Clinical Signs of Sarcoidosis: Early-onset juvenile sarcoidosis is unique in that it is characterized by the triad of skin eruptions, arthritis, and uveitis. This may mimic the symptoms of JIA without bilateral hilar lymphadenopathy. Intermittent fever and synovial swelling may further contribute to this masquerade. Early differentiation of sarcoidosis from JIA is important in planning treatment strategies and in counseling patients and families with skin changes serving to help differentiate these diseases at their onset. The rash seen in JIA is transient and comprised of pink macules, whereas that observed in sarcoidosis presents with variable erythema, papules, plaques, and ichthyosiform lesions (156). The cutaneous manifestations may be the earliest sign, occurring before joint or eye involvement, with papules, plaques, nodules, erythema nodosum, and hypo- or hyperpigmented areas. Lupus pernio is frequent in adults but rare in children (157). A skin biopsy should be performed to confirm the diagnosis. Sarcoid arthritis in children is characterized by painless, boggy synovial and tendon sheath effusions with mild limitation of motion, whereas in JIA, there is pain, limitation of movement, and destructive changes found on radiographs. Parotid gland enlargement is a frequent finding in children with sarcoidosis, especially the early-onset type.
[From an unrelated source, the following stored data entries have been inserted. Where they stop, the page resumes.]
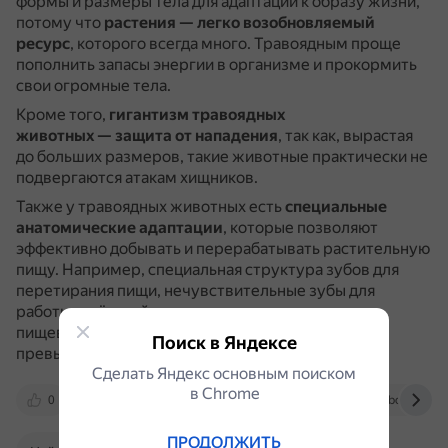
формы и размеры тела для адаптации к образу жизни,
потому что
растения — легко возобновляемый
ресурс
, которого всегда много.
Травоядным проще
пополнить запасы энергии в организме и прокормить
свои огромные тела.
Кроме того,
гигантизм травоядных
животных — защита от нападения
, так как, вырастая
до больших размеров, такие животные практически не
подвергаются атакам хищников.
Также у травоядных животных есть
специальные
анатомические адаптации
, которые позволяют
эффективно добывать и перерабатывать растительную
пищу.
Например, специальная структура зубов для
перетирания пищи, нечувствительные зубы для
работы с жёсткой растительностью, длина
пищеварительной системы, которая значительно
Поиск в Яндексе
превышает длину тела.
Сделать Яндекс основным поиском
в Сhrome
0
otvet.mail.ru
dzen.ru
www.bolshoyvop
ПРОДОЛЖИТЬ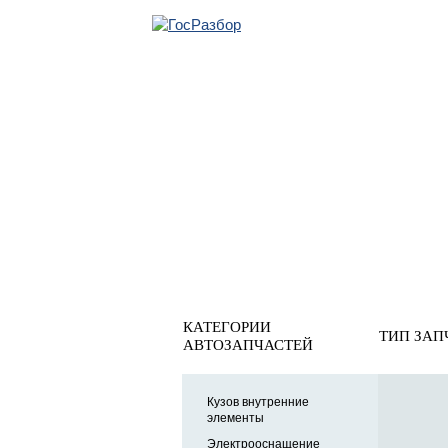
ОБРАТНАЯ СВЯ
Главная
»
Skoda
»
Octavia (A4 1U-) 2000-2011
» Система 
Система охлаждения
КАТЕГОРИИ
ТИП ЗАП
АВТОЗАПЧАСТЕЙ
Кузов внутренние
элементы
Электрооснащение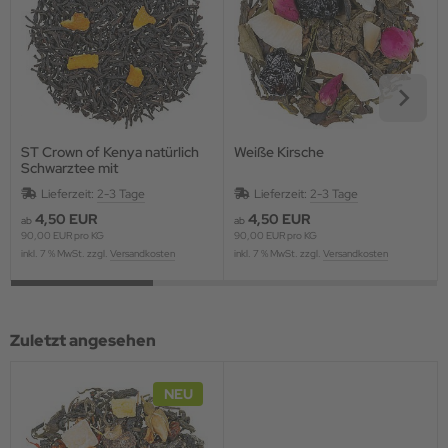
ST Crown of Kenya natürlich
Weiße Kirsche
Schwarztee mit
Grapefruitstücken,
Lieferzeit:
2-3 Tage
Lieferzeit:
2-3 Tage
aromatisiert
4,50 EUR
4,50 EUR
ab
ab
90,00 EUR pro KG
90,00 EUR pro KG
inkl. 7 % MwSt. zzgl.
Versandkosten
inkl. 7 % MwSt. zzgl.
Versandkosten
Zuletzt angesehen
NEU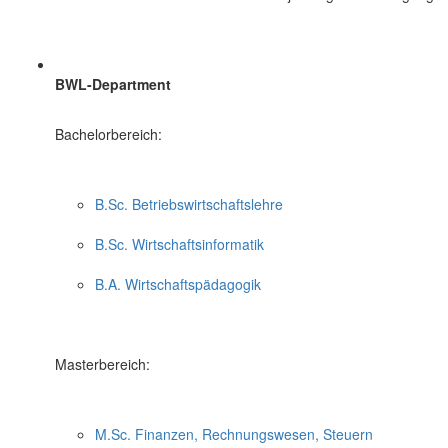
BWL-Department
Bachelorbereich:
B.Sc. Betriebswirtschaftslehre
B.Sc. Wirtschaftsinformatik
B.A. Wirtschaftspädagogik
Masterbereich:
M.Sc. Finanzen, Rechnungswesen, Steuern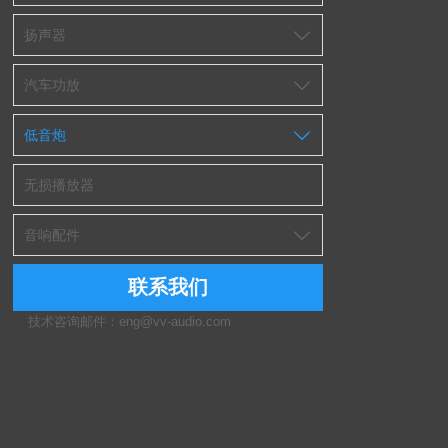
扬声器

汽车功放

低音炮

无损播放器
音响配件

联系我们
技术咨询邮件：eng@vv-audio.com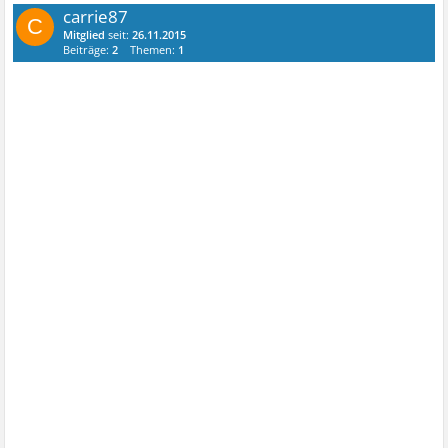
carrie87
C
Mitglied
seit:
26.11.2015
Beiträge:
2
Themen:
1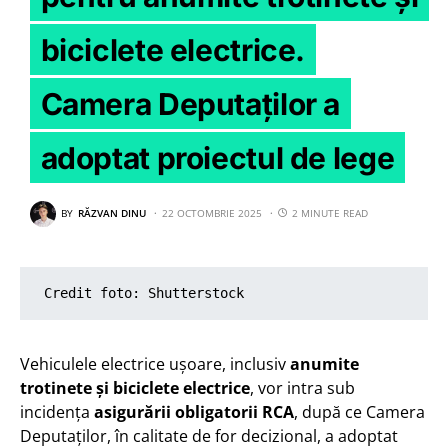
biciclete electrice.
Camera Deputaților a
adoptat proiectul de lege
BY
RĂZVAN DINU
22 OCTOMBRIE 2025
2 MINUTE READ
Credit foto: Shutterstock
Vehiculele electrice ușoare, inclusiv
anumite
trotinete și biciclete electrice
, vor intra sub
incidența
asigurării obligatorii RCA
, după ce Camera
Deputaților, în calitate de for decizional, a adoptat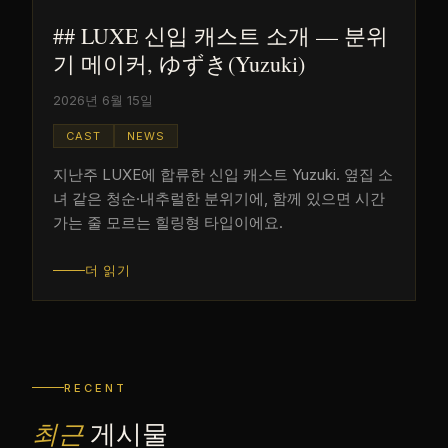
## LUXE 신입 캐스트 소개 — 분위
기 메이커, ゆずき(Yuzuki)
2026년 6월 15일
CAST
NEWS
지난주 LUXE에 합류한 신입 캐스트 Yuzuki. 옆집 소
녀 같은 청순·내추럴한 분위기에, 함께 있으면 시간
가는 줄 모르는 힐링형 타입이에요.
더 읽기
RECENT
최근
게시물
Late-onset juvenile sarcoidosis presents similarly to that seen in adults—a multisystem disease with lymphadenopathy, hepatosplenomegaly, parotid fullness, and pulmonary involvement as well as generalized constitutional signs and symptoms (fever, anorexia, and malaise) (158,159).
A wide spectrum of systemic vasculitis in pediatric sarcoidosis has been reported, including leukocytoclastic vasculitis, vasculitis of small- to medium-sized vessels, and large-vessel vasculitis. Early-onset juvenile sarcoidosis patients should be carefully followed for development of vasculitis.
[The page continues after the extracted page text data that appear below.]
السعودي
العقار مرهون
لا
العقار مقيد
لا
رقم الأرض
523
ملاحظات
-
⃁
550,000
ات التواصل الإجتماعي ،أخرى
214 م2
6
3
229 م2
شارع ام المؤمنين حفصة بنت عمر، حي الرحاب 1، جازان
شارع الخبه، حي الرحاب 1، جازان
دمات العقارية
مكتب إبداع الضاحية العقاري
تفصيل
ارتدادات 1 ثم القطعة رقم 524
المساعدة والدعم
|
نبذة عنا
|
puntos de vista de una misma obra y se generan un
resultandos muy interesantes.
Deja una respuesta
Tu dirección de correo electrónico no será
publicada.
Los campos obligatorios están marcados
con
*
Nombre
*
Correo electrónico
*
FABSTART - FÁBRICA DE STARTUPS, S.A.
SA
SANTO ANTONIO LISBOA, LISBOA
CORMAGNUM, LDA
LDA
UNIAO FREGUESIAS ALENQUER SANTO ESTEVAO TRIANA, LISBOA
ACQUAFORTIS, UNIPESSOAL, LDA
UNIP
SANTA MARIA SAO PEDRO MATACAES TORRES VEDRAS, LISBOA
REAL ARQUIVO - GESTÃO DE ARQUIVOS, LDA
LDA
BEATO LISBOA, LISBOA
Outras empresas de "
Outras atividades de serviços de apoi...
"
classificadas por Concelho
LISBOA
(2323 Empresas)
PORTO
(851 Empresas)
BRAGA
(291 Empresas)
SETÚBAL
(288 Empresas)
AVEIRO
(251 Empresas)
Neurologic dysfunction secondary to sarcoidosis is rare in children. Granulomas are most common in the basal area of the meninges and brain, causing seventh nerve palsy and hydrocephalus (160). Growth deficiency has been reported in association with brain MRI abnormalities, and hypothalamic infiltration can manifest as diabetes insipidus (161,162).
Renal involvement may be related to the presence of granuloma in the renal parenchyma or to hypercalciuria with nephrocalcinosis (162–166). Sarcoid liver granuloma may be present in up to 90% of patients, and liver enzymes are often mildly elevated in such instances. A needle biopsy may identify the lesions (167).